During the Pick Me Dance we do things that seem to make sense at the time but in hindsight make us shake our heads, cringe, wonder and feel some regret. How could I have been so crazy? Why did I want sex all the time? Why did I buy that outfit? I want to flip that script and show you how the Pick Me Dance is part of the healing process and can put you on the road to the realization that the only person who needs to pick you is you.
As I look back at my Pick Me Dance, I don’t feel regret. Rather, I look with a great deal of compassion and see that I was taking tentative steps toward self-care in those “him focused” actions.
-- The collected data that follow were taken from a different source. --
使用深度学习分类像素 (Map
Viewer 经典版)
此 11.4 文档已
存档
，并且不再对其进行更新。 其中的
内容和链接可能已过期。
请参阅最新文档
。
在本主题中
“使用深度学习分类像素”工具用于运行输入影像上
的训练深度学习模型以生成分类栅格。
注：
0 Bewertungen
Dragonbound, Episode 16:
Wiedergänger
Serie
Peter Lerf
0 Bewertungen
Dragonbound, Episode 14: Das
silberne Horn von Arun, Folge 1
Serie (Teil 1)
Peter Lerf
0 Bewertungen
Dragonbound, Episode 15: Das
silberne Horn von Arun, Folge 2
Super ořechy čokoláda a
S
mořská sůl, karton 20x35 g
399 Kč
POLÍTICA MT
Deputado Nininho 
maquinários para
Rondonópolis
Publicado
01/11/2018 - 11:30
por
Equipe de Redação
As I list some of the funny and sad things I did and reframe them as learning opportunities or ways to carve a new self out of the rubble, I hope you’ll see yourself too. I can look back at myself in those early difficult days with compassion, humor and amazement at how far I’ve come.
1.     Piles of sexy new underwear and bras
Zero regrets. I had felt unsexy forever and had not bought new underwear in what seems like a decade. If I did, it was all about comfort. As I lost weight, I needed to buy new pairs or they would have ended up around my ankles. And guess what, a thong makes your ass look great in jeans. Now I have a nice mix of comfy for every day or working out and sexy for dates or just when I need to give myself an ego boost. I’ve claimed what started out as an attempt to be sexy enough to compete with the OW and turned it into claiming sexy for myself. It feels pretty good.
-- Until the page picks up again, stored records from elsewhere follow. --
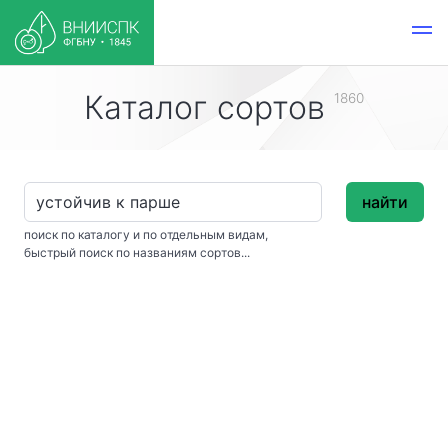
Каталог сортов
1860
найти
поиск по каталогу и по отдельным видам,
быстрый поиск по названиям сортов...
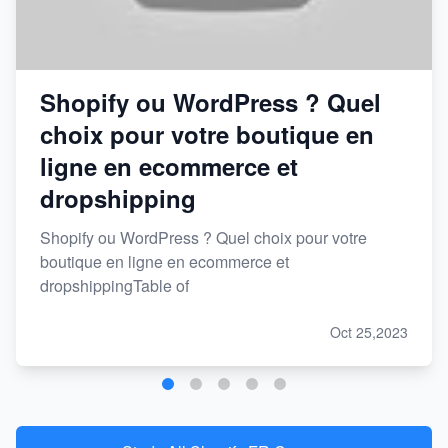
Shopify ou WordPress ? Quel
choix pour votre boutique en
ligne en ecommerce et
dropshipping
Shopify ou WordPress ? Quel choix pour votre
boutique en ligne en ecommerce et
dropshippingTable of
Oct 25,2023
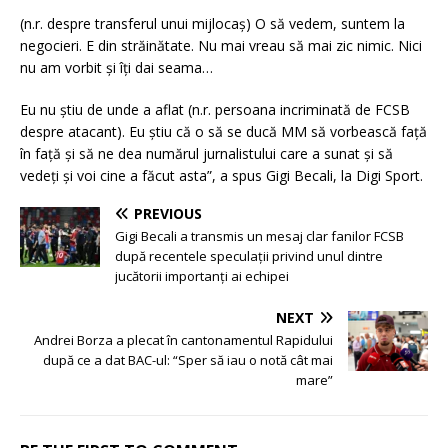
(n.r. despre transferul unui mijlocaș) O să vedem, suntem la
negocieri. E din străinătate. Nu mai vreau să mai zic nimic. Nici
nu am vorbit și îți dai seama…
Eu nu știu de unde a aflat (n.r. persoana incriminată de FCSB
despre atacant). Eu știu că o să se ducă MM să vorbească față
în față și să ne dea numărul jurnalistului care a sunat și să
vedeți și voi cine a făcut asta”, a spus Gigi Becali, la Digi Sport.
PREVIOUS
Gigi Becali a transmis un mesaj clar fanilor FCSB
după recentele speculații privind unul dintre
jucătorii importanți ai echipei
NEXT
Andrei Borza a plecat în cantonamentul Rapidului
după ce a dat BAC-ul: “Sper să iau o notă cât mai
mare”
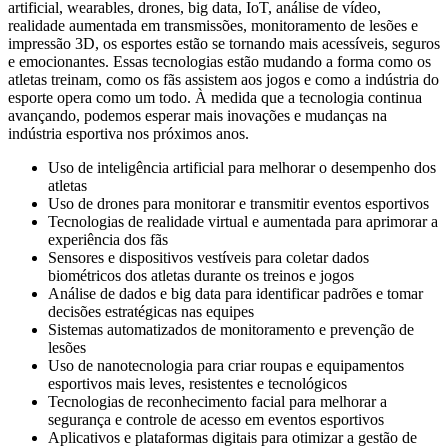
artificial, wearables, drones, big data, IoT, análise de vídeo,
realidade aumentada em transmissões, monitoramento de lesões e
impressão 3D, os esportes estão se tornando mais acessíveis, seguros
e emocionantes. Essas tecnologias estão mudando a forma como os
atletas treinam, como os fãs assistem aos jogos e como a indústria do
esporte opera como um todo. À medida que a tecnologia continua
avançando, podemos esperar mais inovações e mudanças na
indústria esportiva nos próximos anos.
Uso de inteligência artificial para melhorar o desempenho dos
atletas
Uso de drones para monitorar e transmitir eventos esportivos
Tecnologias de realidade virtual e aumentada para aprimorar a
experiência dos fãs
Sensores e dispositivos vestíveis para coletar dados
biométricos dos atletas durante os treinos e jogos
Análise de dados e big data para identificar padrões e tomar
decisões estratégicas nas equipes
Sistemas automatizados de monitoramento e prevenção de
lesões
Uso de nanotecnologia para criar roupas e equipamentos
esportivos mais leves, resistentes e tecnológicos
Tecnologias de reconhecimento facial para melhorar a
segurança e controle de acesso em eventos esportivos
Aplicativos e plataformas digitais para otimizar a gestão de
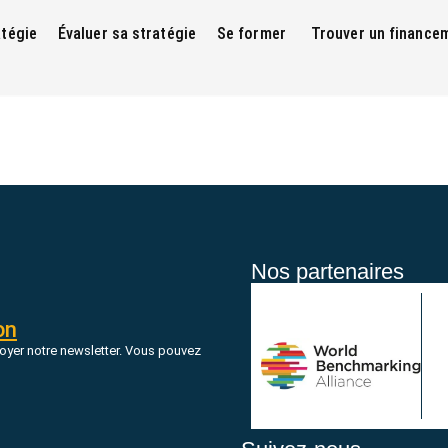
atégie
Évaluer sa stratégie
Se former
Trouver un finance
Nos partenaires
on
oyer notre newsletter. Vous pouvez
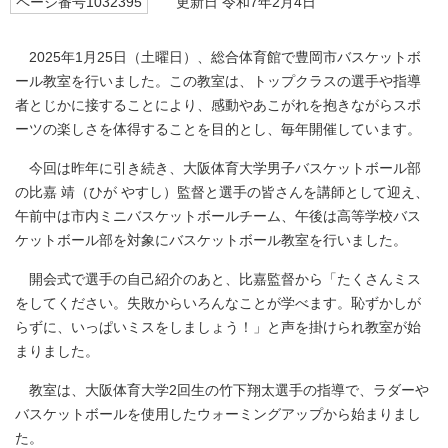
ページ番号1032395
更新日 令和7年2月4日
2025年1月25日（土曜日）、総合体育館で豊岡市バスケットボ
ール教室を行いました。この教室は、トップクラスの選手や指導
者とじかに接することにより、感動やあこがれを抱きながらスポ
ーツの楽しさを体得することを目的とし、毎年開催しています。
今回は昨年に引き続き、大阪体育大学男子バスケットボール部
の比嘉 靖（ひが やすし）監督と選手の皆さんを講師として迎え、
午前中は市内ミニバスケットボールチーム、午後は高等学校バス
ケットボール部を対象にバスケットボール教室を行いました。
開会式で選手の自己紹介のあと、比嘉監督から「たくさんミス
をしてください。失敗からいろんなことが学べます。恥ずかしが
らずに、いっぱいミスをしましょう！」と声を掛けられ教室が始
まりました。
教室は、大阪体育大学2回生の竹下翔太選手の指導で、ラダーや
バスケットボールを使用したウォーミングアップから始まりまし
た。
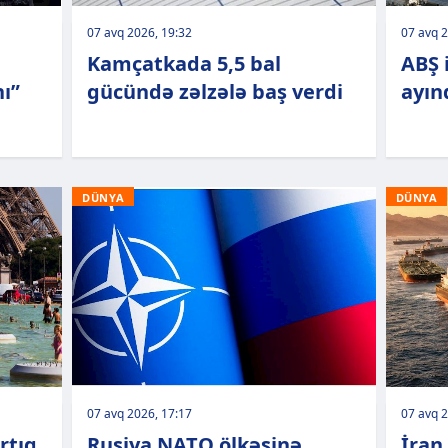
07 avq 2026, 19:32
07 avq 2
Kamçatkada 5,5 bal
ABŞ i
ı”
gücündə zəlzələ baş verdi
ayınd
DÜNYA
DÜNYA
07 avq 2026, 17:17
07 avq 2
rtıq
Rusiya NATO ölkəsinə
İran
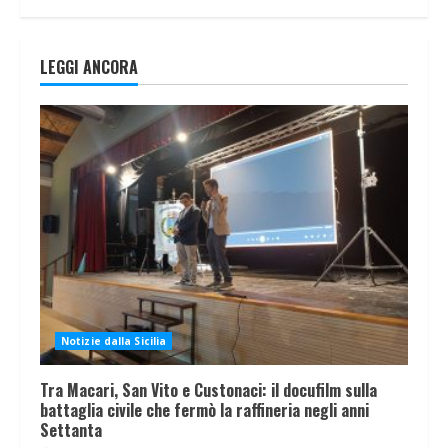
LEGGI ANCORA
Notizie dalla Sicilia
Tra Macari, San Vito e Custonaci: il docufilm sulla
battaglia civile che fermò la raffineria negli anni
Settanta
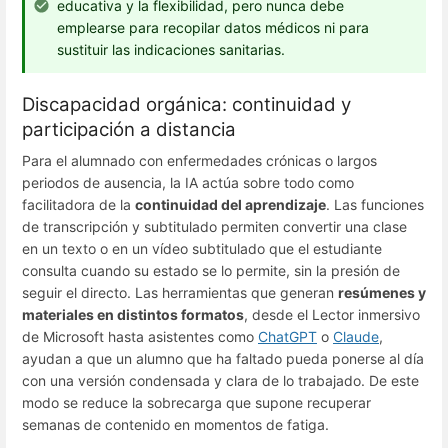
educativa y la flexibilidad, pero nunca debe
emplearse para recopilar datos médicos ni para
sustituir las indicaciones sanitarias.
Discapacidad orgánica: continuidad y
participación a distancia
Para el alumnado con enfermedades crónicas o largos
periodos de ausencia, la IA actúa sobre todo como
facilitadora de la
continuidad del aprendizaje
. Las funciones
de transcripción y subtitulado permiten convertir una clase
en un texto o en un vídeo subtitulado que el estudiante
consulta cuando su estado se lo permite, sin la presión de
seguir el directo. Las herramientas que generan
resúmenes y
materiales en distintos formatos
, desde el Lector inmersivo
de Microsoft hasta asistentes como
ChatGPT
o
Claude
,
ayudan a que un alumno que ha faltado pueda ponerse al día
con una versión condensada y clara de lo trabajado. De este
modo se reduce la sobrecarga que supone recuperar
semanas de contenido en momentos de fatiga.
2.     Bikinis and nicer clothes, dresses
Ditto here. My clothes had all been about covering up, disguising my body and generally making myself disappear. Now I bought clothes that I looked and felt good in. I even got a couple of pairs of booty shorts for running. And bikinis were a big step. (Yes, I have cellulite and no matter how thin I get, I have a curvy, zaftig tum). But while the clothes started out as a response to him complaining that I made no effort to look good, they ended as an act of defiance and treating myself as if I matter. Now I enjoy dressing to highlight my best features. I’ve got great arms and collar bones. Decent legs too. Sun dresses all the way! Taking pride in your appearance is not about vanity. It is about showing that you value yourself.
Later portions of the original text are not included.